Data records
□ □ □ □

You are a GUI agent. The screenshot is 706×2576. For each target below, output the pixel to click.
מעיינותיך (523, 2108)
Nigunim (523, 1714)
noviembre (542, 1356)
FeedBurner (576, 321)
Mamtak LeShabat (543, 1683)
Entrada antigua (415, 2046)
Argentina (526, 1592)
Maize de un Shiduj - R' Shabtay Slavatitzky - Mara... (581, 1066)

□ □ □ □

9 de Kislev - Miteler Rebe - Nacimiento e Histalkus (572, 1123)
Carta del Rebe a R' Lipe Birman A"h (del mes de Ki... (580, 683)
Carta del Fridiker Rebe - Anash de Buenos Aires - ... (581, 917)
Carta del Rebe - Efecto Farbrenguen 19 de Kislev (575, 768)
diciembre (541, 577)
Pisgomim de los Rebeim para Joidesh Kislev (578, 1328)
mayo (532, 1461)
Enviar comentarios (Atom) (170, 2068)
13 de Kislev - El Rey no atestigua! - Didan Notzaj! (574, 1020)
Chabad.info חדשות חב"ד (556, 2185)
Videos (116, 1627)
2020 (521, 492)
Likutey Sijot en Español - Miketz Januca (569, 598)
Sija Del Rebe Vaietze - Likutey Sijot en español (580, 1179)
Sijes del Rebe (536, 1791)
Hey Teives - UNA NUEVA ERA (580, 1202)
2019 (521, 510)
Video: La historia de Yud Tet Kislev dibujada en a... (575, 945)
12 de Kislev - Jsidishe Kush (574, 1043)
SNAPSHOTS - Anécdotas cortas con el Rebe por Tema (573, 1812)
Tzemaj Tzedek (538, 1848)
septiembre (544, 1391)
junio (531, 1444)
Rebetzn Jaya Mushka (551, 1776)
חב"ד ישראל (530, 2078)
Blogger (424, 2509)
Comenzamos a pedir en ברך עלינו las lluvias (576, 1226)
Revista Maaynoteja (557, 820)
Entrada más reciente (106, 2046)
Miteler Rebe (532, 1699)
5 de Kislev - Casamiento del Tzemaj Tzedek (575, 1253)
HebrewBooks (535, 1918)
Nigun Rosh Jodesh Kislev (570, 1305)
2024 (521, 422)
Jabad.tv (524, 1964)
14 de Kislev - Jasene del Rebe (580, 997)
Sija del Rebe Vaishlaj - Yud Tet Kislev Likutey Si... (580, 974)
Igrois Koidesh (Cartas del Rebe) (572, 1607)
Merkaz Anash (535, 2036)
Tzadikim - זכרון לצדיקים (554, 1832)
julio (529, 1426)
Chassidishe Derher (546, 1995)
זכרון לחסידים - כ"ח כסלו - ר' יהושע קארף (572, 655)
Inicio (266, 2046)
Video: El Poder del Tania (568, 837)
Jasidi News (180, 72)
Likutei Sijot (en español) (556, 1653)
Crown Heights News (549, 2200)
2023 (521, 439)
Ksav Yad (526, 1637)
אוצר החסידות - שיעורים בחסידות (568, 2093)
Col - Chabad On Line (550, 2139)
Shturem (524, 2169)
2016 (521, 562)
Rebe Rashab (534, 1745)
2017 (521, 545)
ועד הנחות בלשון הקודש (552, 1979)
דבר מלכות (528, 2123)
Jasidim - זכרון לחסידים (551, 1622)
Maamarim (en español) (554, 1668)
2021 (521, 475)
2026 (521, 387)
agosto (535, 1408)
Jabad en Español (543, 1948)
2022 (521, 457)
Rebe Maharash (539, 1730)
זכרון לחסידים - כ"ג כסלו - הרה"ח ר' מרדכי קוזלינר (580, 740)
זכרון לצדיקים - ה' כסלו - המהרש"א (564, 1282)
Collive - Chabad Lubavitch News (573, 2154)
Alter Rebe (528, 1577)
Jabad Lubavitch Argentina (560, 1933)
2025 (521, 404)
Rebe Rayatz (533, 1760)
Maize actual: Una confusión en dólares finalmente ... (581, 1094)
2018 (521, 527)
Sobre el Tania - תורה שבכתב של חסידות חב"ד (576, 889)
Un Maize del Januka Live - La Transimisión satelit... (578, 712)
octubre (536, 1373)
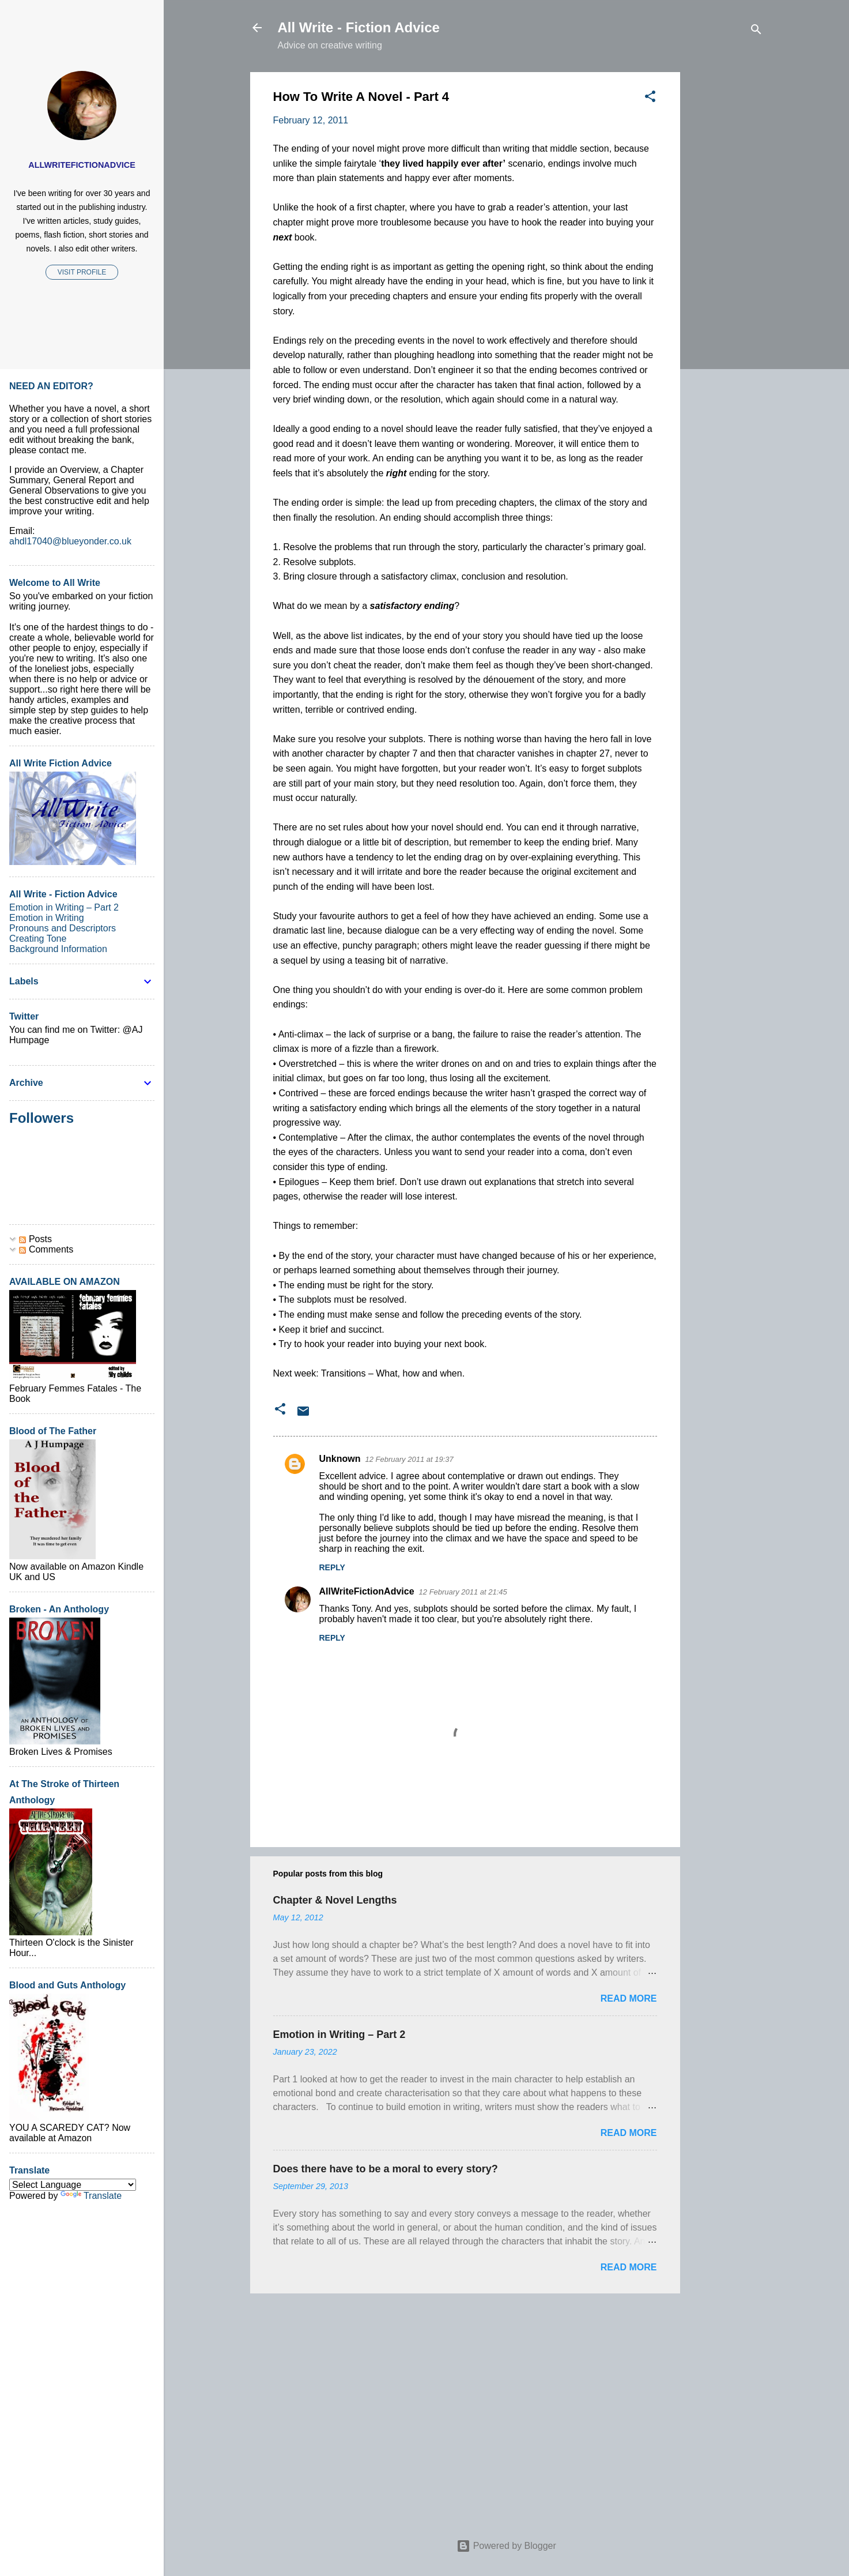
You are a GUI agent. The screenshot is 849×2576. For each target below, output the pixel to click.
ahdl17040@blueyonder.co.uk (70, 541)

□ □ □ □

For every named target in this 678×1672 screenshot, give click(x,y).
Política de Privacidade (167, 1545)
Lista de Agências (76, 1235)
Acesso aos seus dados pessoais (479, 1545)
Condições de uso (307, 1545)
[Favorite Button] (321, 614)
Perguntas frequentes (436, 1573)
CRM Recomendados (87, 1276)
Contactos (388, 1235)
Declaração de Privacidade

□ □ □ □

Aim of the exercise:
An exact copy of the lines above between the line holding "Comenzamos a pedir" and the line holding "14 de Kislev - Jasene del Rebe (580, 997)", inclusive, is the whole answer.

Exercise solution:
Comenzamos a pedir en ברך עלינו las lluvias (576, 1226)
Revista Maaynoteja (557, 820)
Entrada más reciente (106, 2046)
Miteler Rebe (532, 1699)
5 de Kislev - Casamiento del Tzemaj Tzedek (575, 1253)
HebrewBooks (535, 1918)
Nigun Rosh Jodesh Kislev (570, 1305)
2024 (521, 422)
Jabad.tv (524, 1964)
14 de Kislev - Jasene del Rebe (580, 997)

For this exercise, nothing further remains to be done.